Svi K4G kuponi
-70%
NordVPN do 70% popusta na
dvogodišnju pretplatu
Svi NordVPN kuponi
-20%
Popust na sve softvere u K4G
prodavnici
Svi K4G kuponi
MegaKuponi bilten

——

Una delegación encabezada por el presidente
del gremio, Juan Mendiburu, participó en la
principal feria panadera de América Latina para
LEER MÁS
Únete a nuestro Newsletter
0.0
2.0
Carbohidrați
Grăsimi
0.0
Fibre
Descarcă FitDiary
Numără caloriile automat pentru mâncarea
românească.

——

▶ _INSTRUCTIONS TO FOLLOW_:
All that belongs in the answer is the run of lines above from the line containing "Descarcă FitDiary" through the line containing "românească.", exactly as written.

▶ _SOLUTION TO THE PROBLEM_:
Descarcă FitDiary
Numără caloriile automat pentru mâncarea
românească.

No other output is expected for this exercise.